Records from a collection
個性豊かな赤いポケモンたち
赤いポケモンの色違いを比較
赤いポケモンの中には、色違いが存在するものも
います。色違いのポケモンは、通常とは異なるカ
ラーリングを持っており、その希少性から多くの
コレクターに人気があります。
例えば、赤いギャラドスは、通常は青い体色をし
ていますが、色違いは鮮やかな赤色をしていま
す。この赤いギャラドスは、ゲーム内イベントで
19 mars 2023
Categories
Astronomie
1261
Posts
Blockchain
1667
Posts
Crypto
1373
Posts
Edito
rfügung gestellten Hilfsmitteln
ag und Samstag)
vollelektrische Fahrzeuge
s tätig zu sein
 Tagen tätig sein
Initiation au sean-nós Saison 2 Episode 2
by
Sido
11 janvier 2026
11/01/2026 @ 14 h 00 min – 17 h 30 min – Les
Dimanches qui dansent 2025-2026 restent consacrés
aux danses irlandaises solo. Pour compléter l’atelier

--

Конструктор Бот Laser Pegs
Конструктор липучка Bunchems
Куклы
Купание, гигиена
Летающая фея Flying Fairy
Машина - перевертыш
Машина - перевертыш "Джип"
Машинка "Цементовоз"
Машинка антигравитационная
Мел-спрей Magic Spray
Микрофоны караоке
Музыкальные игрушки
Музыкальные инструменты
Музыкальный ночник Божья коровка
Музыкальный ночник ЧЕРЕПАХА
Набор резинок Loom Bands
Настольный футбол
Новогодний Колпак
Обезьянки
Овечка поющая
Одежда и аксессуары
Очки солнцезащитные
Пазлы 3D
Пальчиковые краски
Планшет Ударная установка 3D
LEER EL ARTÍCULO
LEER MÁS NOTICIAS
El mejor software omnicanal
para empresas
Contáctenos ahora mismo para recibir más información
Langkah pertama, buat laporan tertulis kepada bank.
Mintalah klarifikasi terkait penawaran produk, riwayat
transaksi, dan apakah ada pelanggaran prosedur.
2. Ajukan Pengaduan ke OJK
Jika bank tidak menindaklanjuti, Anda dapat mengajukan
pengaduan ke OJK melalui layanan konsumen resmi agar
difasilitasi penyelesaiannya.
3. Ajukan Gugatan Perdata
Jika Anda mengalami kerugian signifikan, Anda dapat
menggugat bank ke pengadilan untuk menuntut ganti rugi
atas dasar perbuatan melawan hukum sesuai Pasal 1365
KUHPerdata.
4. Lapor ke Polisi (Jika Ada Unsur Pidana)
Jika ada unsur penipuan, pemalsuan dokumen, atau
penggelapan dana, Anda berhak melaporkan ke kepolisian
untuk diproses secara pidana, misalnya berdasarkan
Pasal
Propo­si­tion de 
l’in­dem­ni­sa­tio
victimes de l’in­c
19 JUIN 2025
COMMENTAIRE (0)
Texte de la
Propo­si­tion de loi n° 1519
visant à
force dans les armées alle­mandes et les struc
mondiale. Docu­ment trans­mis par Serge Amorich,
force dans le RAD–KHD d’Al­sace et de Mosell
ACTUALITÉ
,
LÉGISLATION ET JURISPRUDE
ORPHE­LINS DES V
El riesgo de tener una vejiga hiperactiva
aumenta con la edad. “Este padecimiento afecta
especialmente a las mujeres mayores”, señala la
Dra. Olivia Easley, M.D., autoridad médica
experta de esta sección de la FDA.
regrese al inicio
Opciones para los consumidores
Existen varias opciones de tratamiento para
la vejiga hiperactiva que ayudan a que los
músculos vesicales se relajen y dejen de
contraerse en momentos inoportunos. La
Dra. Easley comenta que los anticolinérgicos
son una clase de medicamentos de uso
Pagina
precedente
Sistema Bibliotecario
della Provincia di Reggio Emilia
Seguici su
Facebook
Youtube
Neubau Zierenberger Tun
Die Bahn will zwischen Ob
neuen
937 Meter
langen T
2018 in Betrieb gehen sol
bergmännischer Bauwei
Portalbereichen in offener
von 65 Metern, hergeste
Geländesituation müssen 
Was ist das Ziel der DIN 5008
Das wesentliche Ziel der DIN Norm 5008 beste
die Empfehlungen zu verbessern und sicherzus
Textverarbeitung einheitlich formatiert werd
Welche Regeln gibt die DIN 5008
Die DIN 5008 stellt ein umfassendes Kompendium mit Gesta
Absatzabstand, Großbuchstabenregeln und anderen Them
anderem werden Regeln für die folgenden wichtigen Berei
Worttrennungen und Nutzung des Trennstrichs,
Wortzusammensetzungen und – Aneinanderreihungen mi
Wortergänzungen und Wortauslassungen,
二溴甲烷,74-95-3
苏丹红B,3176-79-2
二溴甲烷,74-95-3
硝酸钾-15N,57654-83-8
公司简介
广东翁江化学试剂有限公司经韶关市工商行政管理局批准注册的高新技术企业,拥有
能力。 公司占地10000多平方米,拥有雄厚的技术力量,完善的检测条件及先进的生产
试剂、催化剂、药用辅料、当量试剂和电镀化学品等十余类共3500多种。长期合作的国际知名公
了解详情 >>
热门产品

==

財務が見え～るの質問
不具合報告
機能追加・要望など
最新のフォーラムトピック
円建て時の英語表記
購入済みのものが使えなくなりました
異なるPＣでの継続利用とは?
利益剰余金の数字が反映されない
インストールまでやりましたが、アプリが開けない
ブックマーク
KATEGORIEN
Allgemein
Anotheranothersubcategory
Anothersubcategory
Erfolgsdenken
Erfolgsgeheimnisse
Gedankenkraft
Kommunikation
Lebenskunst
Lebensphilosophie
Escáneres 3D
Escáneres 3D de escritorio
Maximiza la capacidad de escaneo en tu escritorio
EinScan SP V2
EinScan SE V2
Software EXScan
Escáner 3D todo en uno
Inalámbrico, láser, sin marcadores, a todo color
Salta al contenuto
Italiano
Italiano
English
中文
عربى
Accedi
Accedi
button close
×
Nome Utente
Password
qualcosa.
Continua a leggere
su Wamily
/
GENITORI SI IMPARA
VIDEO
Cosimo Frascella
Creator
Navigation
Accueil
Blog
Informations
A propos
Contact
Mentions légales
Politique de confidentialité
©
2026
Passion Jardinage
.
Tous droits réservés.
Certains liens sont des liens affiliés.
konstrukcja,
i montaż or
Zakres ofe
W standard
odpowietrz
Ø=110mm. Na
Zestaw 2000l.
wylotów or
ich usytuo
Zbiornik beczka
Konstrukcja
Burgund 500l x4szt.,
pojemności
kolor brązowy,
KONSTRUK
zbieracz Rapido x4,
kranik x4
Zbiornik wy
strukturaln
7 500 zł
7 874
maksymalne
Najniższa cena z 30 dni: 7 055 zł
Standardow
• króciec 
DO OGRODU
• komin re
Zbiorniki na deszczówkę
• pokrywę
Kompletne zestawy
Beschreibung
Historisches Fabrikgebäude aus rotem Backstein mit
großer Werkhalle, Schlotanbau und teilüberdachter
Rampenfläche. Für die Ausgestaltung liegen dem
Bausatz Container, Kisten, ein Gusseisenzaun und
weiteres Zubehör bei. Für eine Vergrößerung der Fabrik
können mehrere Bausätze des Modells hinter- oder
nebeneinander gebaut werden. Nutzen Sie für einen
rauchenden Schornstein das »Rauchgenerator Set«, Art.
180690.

TASK REQUIREMENTS. Scan the data for the word "force" and copy every line where it shows up.

EXERCISE RESULT.
force dans les armées alle­mandes et les struc
force dans le RAD–KHD d’Al­sace et de Mosell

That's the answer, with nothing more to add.